> _Exercise input_
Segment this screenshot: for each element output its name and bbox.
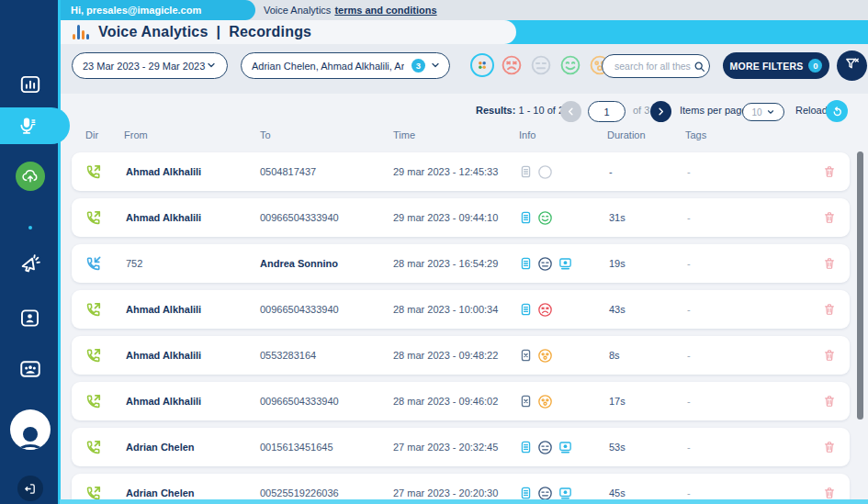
page-title: Voice Analytics | Recordings (98, 24, 311, 40)
vertical-scrollbar[interactable] (857, 151, 863, 420)
duration-cell: - (609, 152, 613, 191)
sidebar-item-contacts[interactable] (0, 299, 60, 336)
from-cell: 752 (126, 244, 142, 283)
doc-cyan-icon[interactable] (519, 210, 533, 225)
time-cell: 28 mar 2023 - 10:00:34 (393, 290, 498, 329)
page-number-input[interactable] (588, 101, 626, 122)
doc-gray-icon[interactable] (519, 164, 533, 179)
bottom-accent-strip (60, 499, 868, 504)
sidebar-item-upload[interactable] (0, 158, 60, 195)
users-filter-dropdown[interactable]: Adrian Chelen, Ahmad Alkhalili, Andr... … (241, 52, 450, 79)
from-cell: Ahmad Alkhalili (126, 382, 201, 420)
outgoing-call-icon (85, 152, 102, 191)
people-icon (18, 357, 42, 381)
happy-filter-icon[interactable] (558, 53, 582, 77)
delete-recording-button[interactable] (823, 336, 836, 375)
search-input[interactable] (613, 60, 693, 73)
trash-icon (823, 440, 836, 454)
sad-icon[interactable] (537, 302, 553, 318)
table-row[interactable]: Ahmad Alkhalili0096650433394028 mar 2023… (72, 382, 850, 420)
sidebar-item-logout[interactable] (0, 470, 60, 504)
video-icon[interactable] (558, 440, 573, 454)
doc-cyan-icon[interactable] (519, 302, 533, 317)
outgoing-call-icon (85, 290, 102, 329)
items-per-page-value: 10 (751, 107, 761, 118)
sidebar-item-recordings[interactable] (0, 107, 70, 144)
search-icon[interactable] (693, 61, 705, 73)
delete-recording-button[interactable] (823, 152, 836, 191)
doc-cyan-icon[interactable] (519, 486, 533, 500)
terms-area: Voice Analytics terms and conditions (264, 0, 437, 20)
previous-page-button[interactable] (560, 101, 581, 122)
doc-cyan-icon[interactable] (519, 256, 533, 271)
surprised-icon[interactable] (537, 394, 553, 409)
time-cell: 27 mar 2023 - 20:32:45 (393, 428, 498, 466)
doc-x-icon[interactable] (519, 394, 533, 409)
user-greeting: Hi, presales@imagicle.com (71, 5, 201, 16)
delete-recording-button[interactable] (823, 428, 836, 466)
sidebar-item-dashboard[interactable] (0, 66, 60, 103)
sidebar-item-profile[interactable] (0, 411, 60, 448)
tags-cell: - (687, 198, 691, 237)
reload-button[interactable] (826, 100, 848, 122)
sidebar-item-collapsed-dot[interactable] (0, 209, 60, 246)
next-page-button[interactable] (650, 101, 671, 122)
product-name: Voice Analytics (98, 24, 209, 40)
page-of-label: of 3 (633, 105, 649, 116)
tags-cell: - (687, 336, 691, 375)
duration-cell: 8s (609, 336, 620, 375)
neutral-filter-icon[interactable] (529, 53, 553, 77)
chevron-down-icon (430, 60, 441, 73)
column-header-to: To (260, 129, 271, 140)
avatar-icon (10, 409, 51, 450)
column-header-info: Info (519, 129, 535, 140)
table-row[interactable]: 752Andrea Sonnino28 mar 2023 - 16:54:291… (72, 244, 850, 283)
all-sentiments-filter-icon[interactable] (470, 53, 494, 77)
circle-empty-icon[interactable] (537, 164, 553, 180)
column-header-from: From (124, 129, 148, 140)
results-summary: Results: 1 - 10 of 27 (476, 105, 569, 116)
table-row[interactable]: Adrian Chelen001561345164527 mar 2023 - … (72, 428, 850, 466)
delete-recording-button[interactable] (823, 382, 836, 420)
delete-recording-button[interactable] (823, 198, 836, 237)
trash-icon (823, 302, 836, 317)
tags-cell: - (687, 428, 691, 466)
sidebar-item-user-groups[interactable] (0, 351, 60, 387)
more-filters-button[interactable]: MORE FILTERS 0 (723, 52, 829, 79)
column-header-tags: Tags (685, 129, 706, 140)
time-cell: 29 mar 2023 - 09:44:10 (393, 198, 498, 237)
table-row[interactable]: Ahmad Alkhalili0096650433394028 mar 2023… (72, 290, 850, 329)
date-range-dropdown[interactable]: 23 Mar 2023 - 29 Mar 2023 (72, 52, 228, 79)
sad-filter-icon[interactable] (500, 53, 524, 77)
sidebar-item-announcements[interactable] (0, 246, 60, 283)
surprised-icon[interactable] (537, 348, 553, 364)
doc-x-icon[interactable] (519, 348, 533, 363)
info-icons (519, 244, 573, 283)
trash-icon (823, 348, 836, 363)
delete-recording-button[interactable] (823, 290, 836, 329)
voice-analytics-app: Hi, presales@imagicle.com Voice Analytic… (0, 0, 868, 504)
dot-icon (28, 226, 32, 230)
neutral-icon[interactable] (537, 440, 553, 455)
info-icons (519, 382, 553, 420)
smile-icon[interactable] (537, 210, 553, 226)
chevron-down-icon (206, 60, 217, 73)
trash-icon (823, 210, 836, 225)
delete-recording-button[interactable] (823, 244, 836, 283)
terms-and-conditions-link[interactable]: terms and conditions (334, 5, 436, 16)
neutral-icon[interactable] (537, 256, 553, 272)
table-row[interactable]: Ahmad Alkhalili0096650433394029 mar 2023… (72, 198, 850, 237)
table-row[interactable]: Ahmad Alkhalili055328316428 mar 2023 - 0… (72, 336, 850, 375)
neutral-icon[interactable] (537, 486, 553, 501)
clear-filters-button[interactable] (837, 50, 867, 81)
time-cell: 29 mar 2023 - 12:45:33 (393, 152, 498, 191)
outgoing-call-icon (85, 198, 102, 237)
user-greeting-pill[interactable]: Hi, presales@imagicle.com (60, 0, 255, 20)
video-icon[interactable] (558, 486, 573, 500)
video-icon[interactable] (558, 256, 573, 271)
column-header-duration: Duration (607, 129, 646, 140)
items-per-page-dropdown[interactable]: 10 (742, 103, 784, 121)
doc-cyan-icon[interactable] (519, 440, 533, 454)
table-row[interactable]: Ahmad Alkhalili050481743729 mar 2023 - 1… (72, 152, 850, 191)
page-name: Recordings (229, 24, 311, 40)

> _Try it_
Please find the lines in the data that contain the word "icons" and copy them.

> _Answer to this exercise_
info-icons (519, 244, 573, 283)
info-icons (519, 382, 553, 420)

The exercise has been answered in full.